*Your instructions*: From the entries that follow, reproduce exactly and only the lines from the line with "CHÈVREFEUILLE" to the line with "Vinskapet er utstyrt", endpoints included.
---------- Provided data
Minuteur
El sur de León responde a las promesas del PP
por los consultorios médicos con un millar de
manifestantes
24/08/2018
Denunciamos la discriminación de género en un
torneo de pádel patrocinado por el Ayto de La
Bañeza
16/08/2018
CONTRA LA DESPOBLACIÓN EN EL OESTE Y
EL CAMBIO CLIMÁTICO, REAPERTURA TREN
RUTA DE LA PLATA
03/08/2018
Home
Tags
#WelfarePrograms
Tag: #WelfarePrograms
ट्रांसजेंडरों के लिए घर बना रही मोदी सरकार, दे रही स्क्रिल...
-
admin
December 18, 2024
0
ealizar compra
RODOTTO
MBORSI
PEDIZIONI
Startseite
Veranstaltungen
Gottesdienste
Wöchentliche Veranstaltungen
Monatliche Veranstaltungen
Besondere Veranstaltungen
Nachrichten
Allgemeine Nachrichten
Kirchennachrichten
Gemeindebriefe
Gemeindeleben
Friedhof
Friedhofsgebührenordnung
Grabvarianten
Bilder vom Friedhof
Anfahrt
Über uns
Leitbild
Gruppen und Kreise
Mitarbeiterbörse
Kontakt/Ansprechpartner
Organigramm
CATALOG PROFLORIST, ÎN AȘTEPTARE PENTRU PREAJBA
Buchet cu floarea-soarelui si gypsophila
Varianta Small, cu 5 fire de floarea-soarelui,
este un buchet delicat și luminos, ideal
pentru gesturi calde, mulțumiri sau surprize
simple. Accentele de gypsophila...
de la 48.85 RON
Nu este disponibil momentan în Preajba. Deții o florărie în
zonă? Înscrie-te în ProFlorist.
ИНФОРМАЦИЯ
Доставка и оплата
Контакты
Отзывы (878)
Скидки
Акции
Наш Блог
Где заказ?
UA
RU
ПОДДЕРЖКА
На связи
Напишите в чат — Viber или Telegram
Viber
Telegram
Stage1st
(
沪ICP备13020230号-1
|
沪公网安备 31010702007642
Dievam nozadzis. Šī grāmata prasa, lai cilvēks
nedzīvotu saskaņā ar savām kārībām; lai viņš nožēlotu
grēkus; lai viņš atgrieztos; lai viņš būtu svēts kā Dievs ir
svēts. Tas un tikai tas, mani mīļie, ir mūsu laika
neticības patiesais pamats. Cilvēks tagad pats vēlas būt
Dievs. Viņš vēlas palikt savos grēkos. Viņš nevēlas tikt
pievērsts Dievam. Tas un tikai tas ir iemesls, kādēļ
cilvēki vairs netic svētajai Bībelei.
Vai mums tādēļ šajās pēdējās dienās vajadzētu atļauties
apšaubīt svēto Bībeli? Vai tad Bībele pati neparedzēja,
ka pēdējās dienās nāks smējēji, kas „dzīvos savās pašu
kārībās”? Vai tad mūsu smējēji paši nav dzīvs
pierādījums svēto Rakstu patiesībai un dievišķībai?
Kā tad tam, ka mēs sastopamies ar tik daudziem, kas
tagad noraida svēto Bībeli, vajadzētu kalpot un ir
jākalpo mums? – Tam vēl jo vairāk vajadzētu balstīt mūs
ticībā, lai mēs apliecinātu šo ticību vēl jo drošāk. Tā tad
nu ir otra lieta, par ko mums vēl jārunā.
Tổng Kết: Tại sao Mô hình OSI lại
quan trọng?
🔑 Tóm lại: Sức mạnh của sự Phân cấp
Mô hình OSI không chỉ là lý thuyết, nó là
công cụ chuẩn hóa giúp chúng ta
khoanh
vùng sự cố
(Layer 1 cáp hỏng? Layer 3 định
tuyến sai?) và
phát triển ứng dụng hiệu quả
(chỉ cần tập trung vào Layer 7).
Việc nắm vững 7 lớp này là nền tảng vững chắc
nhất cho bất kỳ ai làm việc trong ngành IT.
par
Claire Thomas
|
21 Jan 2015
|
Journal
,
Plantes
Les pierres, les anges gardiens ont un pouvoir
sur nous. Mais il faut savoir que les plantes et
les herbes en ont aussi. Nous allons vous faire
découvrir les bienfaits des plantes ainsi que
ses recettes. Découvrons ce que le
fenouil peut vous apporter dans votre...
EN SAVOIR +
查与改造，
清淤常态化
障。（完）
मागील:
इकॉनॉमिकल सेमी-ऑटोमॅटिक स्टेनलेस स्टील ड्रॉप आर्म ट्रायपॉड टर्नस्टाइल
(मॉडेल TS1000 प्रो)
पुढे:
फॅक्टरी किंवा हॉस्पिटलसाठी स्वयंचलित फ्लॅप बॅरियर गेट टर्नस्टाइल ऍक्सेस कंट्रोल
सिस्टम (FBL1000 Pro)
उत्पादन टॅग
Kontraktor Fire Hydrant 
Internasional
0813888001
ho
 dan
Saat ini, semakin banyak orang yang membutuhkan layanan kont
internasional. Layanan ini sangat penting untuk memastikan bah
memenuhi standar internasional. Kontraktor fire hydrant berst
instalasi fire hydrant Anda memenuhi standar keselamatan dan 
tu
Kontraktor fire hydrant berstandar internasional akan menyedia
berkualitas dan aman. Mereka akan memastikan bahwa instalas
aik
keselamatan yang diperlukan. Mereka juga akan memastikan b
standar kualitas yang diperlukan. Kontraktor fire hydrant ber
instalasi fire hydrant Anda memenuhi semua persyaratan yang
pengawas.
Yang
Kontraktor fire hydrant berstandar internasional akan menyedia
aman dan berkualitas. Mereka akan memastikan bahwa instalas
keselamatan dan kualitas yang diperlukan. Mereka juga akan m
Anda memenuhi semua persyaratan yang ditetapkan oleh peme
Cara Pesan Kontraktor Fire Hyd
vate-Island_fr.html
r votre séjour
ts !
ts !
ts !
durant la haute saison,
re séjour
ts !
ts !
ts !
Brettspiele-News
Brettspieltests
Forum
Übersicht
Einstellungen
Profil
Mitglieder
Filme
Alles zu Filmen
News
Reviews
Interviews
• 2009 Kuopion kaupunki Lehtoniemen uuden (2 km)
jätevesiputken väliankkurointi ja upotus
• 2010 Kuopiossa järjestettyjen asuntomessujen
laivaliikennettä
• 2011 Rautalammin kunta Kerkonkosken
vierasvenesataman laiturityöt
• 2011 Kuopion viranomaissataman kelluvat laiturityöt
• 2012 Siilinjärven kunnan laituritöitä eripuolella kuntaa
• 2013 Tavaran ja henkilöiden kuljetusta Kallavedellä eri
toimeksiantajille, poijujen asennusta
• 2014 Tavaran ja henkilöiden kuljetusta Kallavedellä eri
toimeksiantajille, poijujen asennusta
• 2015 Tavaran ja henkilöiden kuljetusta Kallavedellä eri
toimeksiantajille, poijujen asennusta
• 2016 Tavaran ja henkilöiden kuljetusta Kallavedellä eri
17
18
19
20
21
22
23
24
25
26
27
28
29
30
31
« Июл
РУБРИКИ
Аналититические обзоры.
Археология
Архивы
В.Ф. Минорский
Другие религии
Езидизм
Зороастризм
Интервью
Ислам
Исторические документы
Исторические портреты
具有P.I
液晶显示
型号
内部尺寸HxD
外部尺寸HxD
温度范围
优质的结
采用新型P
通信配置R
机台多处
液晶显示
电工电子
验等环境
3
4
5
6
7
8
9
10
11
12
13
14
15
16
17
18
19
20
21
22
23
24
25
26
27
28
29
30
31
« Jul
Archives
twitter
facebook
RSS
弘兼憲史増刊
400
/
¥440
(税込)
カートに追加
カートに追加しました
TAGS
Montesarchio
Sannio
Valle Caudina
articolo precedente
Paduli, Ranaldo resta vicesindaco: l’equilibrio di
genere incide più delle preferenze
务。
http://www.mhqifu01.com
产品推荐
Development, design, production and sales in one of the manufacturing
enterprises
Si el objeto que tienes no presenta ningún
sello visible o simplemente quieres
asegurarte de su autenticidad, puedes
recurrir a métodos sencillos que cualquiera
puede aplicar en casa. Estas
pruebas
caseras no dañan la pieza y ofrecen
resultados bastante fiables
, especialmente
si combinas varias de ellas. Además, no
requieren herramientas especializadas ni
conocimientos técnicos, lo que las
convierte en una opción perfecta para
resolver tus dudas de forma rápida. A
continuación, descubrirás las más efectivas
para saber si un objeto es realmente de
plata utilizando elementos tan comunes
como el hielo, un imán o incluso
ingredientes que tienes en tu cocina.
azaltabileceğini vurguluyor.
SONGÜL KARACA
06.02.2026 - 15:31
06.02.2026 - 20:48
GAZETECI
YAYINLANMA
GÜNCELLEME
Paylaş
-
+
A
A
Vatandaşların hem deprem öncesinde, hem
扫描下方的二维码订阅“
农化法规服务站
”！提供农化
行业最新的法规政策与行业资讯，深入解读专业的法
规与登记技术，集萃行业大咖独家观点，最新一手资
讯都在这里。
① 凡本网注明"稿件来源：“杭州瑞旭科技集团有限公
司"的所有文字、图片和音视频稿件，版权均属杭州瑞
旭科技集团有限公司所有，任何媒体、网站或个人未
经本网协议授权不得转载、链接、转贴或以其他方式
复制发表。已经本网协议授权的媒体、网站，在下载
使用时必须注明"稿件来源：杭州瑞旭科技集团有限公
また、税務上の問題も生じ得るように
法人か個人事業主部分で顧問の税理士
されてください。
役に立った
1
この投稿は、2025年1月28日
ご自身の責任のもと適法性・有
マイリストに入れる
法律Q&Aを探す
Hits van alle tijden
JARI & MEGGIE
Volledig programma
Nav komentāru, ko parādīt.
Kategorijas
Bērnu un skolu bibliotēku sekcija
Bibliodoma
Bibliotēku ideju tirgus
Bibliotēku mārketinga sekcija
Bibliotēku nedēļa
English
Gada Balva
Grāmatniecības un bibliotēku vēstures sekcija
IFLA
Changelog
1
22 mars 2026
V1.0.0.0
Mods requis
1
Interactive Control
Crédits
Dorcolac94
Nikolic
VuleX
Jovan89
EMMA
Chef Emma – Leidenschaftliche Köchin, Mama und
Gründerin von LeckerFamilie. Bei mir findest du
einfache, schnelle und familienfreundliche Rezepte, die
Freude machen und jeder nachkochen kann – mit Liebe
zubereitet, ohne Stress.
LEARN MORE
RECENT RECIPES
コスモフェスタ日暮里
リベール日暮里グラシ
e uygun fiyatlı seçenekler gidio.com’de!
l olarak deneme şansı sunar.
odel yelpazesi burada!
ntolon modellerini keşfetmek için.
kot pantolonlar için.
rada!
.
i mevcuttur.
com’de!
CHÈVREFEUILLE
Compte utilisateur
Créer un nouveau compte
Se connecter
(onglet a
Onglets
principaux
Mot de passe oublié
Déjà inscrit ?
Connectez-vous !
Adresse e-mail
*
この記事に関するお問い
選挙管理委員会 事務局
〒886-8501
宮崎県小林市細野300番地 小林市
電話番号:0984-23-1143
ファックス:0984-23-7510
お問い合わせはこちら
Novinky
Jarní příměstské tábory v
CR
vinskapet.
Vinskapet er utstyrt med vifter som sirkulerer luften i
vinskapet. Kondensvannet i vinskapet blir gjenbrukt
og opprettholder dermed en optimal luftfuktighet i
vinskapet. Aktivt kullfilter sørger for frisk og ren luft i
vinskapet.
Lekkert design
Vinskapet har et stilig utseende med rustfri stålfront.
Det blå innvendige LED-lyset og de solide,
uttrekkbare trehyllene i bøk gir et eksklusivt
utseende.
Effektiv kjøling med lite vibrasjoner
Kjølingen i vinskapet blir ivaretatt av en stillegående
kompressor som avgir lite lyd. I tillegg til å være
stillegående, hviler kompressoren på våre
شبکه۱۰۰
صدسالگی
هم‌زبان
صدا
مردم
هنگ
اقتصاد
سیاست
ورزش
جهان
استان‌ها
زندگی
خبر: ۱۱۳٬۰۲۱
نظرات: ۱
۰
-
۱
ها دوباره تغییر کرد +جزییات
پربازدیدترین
--------------------
*Reply to the task*:
CHÈVREFEUILLE
Compte utilisateur
Créer un nouveau compte
Se connecter
(onglet a
Onglets
principaux
Mot de passe oublié
Déjà inscrit ?
Connectez-vous !
Adresse e-mail
*
この記事に関するお問い
選挙管理委員会 事務局
〒886-8501
宮崎県小林市細野300番地 小林市
電話番号:0984-23-1143
ファックス:0984-23-7510
お問い合わせはこちら
Novinky
Jarní příměstské tábory v
CR
vinskapet.
Vinskapet er utstyrt med vifter som sirkulerer luften i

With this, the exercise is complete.